We had a net loss of $63,931 for the six months ended June 30, 2021 as compared
to net loss of $35,875 for the six months ended June 30, 2020, an increase of
$28,056 or 78.2%. This change is due to the increased legal expenses and the
expenses related to the name change.
Liquidity and Capital Resources
The following table summarizes our current assets, liabilities, and working
capital at June 30, 2021 compared to December 31, 2020.
Increase / (Decrease)
2021 December 31, 2020 $ %
Current Assets $125 $69 $56 81.2%
Current Liabilities $448,640 $384,653 $63,987 16.6%
Working Capital Deficit $448,515 $384,584
The accompanying unaudited condensed financial statements have been prepared on
a going concern basis, which contemplates the realization of assets and the
satisfaction of liabilities in the normal course of business. As of June 30,
2021, we had an accumulate deficit of $29,183,085. In addition, the Company's
current liabilities exceed its current assets by $448,515 as of June 30, 2021.
The Company's management believes that its operations may not be sufficient to
fund operating cash needs over at least the next 12 months. The Company has no
significant assets and continues to depend on affiliates to provide funds to pay
its ongoing expenses. There can be no assurance however that the Company will be
able to raise additional capital when needed, or at terms deemed acceptable, if
at all. These factors raise substantial doubt about the Company's ability to
continue as a going concern within one year after the date that the unaudited
condensed financial statements are issued.
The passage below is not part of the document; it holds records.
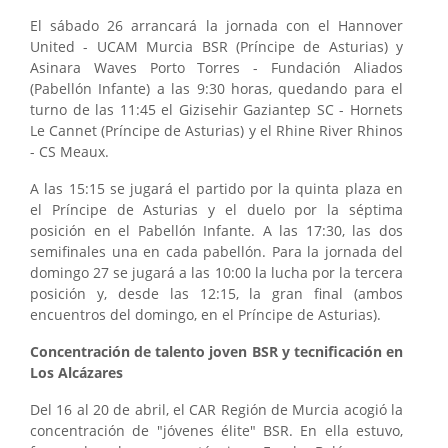
El sábado 26 arrancará la jornada con el Hannover
United - UCAM Murcia BSR (Príncipe de Asturias) y
Asinara Waves Porto Torres - Fundación Aliados
(Pabellón Infante) a las 9:30 horas, quedando para el
turno de las 11:45 el Gizisehir Gaziantep SC - Hornets
Le Cannet (Príncipe de Asturias) y el Rhine River Rhinos
- CS Meaux.
A las 15:15 se jugará el partido por la quinta plaza en
el Príncipe de Asturias y el duelo por la séptima
posición en el Pabellón Infante. A las 17:30, las dos
semifinales una en cada pabellón. Para la jornada del
domingo 27 se jugará a las 10:00 la lucha por la tercera
posición y, desde las 12:15, la gran final (ambos
encuentros del domingo, en el Príncipe de Asturias).
Concentración de talento joven BSR y tecnificación en
Los Alcázares
Del 16 al 20 de abril, el CAR Región de Murcia acogió la
concentración de "jóvenes élite" BSR. En ella estuvo,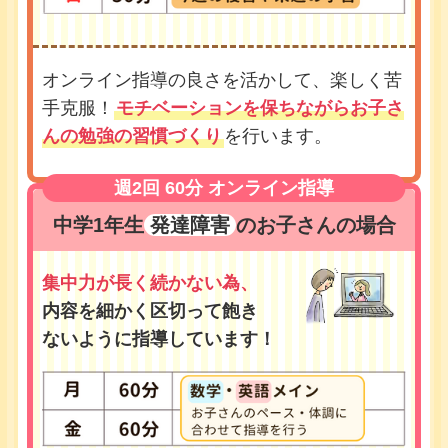
オンライン指導の良さを活かして、楽しく苦
手克服！
モチベーションを保ちながらお子さ
んの勉強の習慣づくり
を行います。
週2回 60分 オンライン指導
中学1年生
発達障害
のお子さんの場合
集中力が長く続かない為、
内容を細かく区切って飽き
ないように指導しています！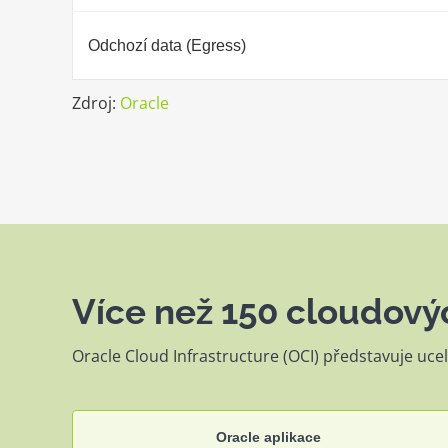
Odchozí data (Egress)
Zdroj:
Oracle
Více než 150 cloudový
Oracle Cloud Infrastructure (OCI) představuje ucel
Oracle aplikace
The unaudited condensed financial statements do not include any adjustments
relating to the recoverability and classification of asset carrying amounts or
the amount and classification of liabilities that might result should the
Company be unable to continue as a going concern.
Off-Balance Sheet Arrangements
We do not have any off-balance sheet arrangements that have or are reasonably
likely to have a current or future effect on our financial condition, changes in
financial condition, revenues or expenses, results of operations, liquidity,
capital expenditures or capital resources that is material to investors.
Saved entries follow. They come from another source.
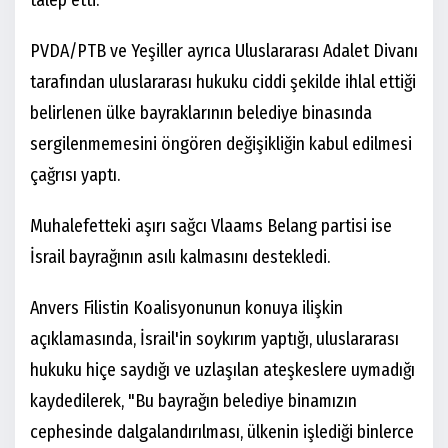
PVDA/PTB ve Yeşiller ayrıca Uluslararası Adalet Divanı
tarafından uluslararası hukuku ciddi şekilde ihlal ettiği
belirlenen ülke bayraklarının belediye binasında
sergilenmemesini öngören değişikliğin kabul edilmesi
çağrısı yaptı.
Muhalefetteki aşırı sağcı Vlaams Belang partisi ise
İsrail bayrağının asılı kalmasını destekledi.
Anvers Filistin Koalisyonunun konuya ilişkin
açıklamasında, İsrail'in soykırım yaptığı, uluslararası
hukuku hiçe saydığı ve uzlaşılan ateşkeslere uymadığı
kaydedilerek, "Bu bayrağın belediye binamızın
cephesinde dalgalandırılması, ülkenin işlediği binlerce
Critical Accounting Policies and Estimates
Related party transactions: Parties are considered to be related to the Company
if the parties, directly or indirectly, through one or more intermediaries,
control, are controlled by, or are under common control with the Company.
Related parties also include principal owners of the Company, its management,
members of the immediate families of principal owners of the Company and its
management and other parties with which the Company may deal if one party
controls or can significantly influence the management or operating policies of
the other to an extent that one of the transacting parties might be prevented
from fully pursuing its own separate interests.
Recent Accounting Developments
The Company believes there are no new accounting standards adopted but not yet
effective that are relevant to the readers of our financial statements.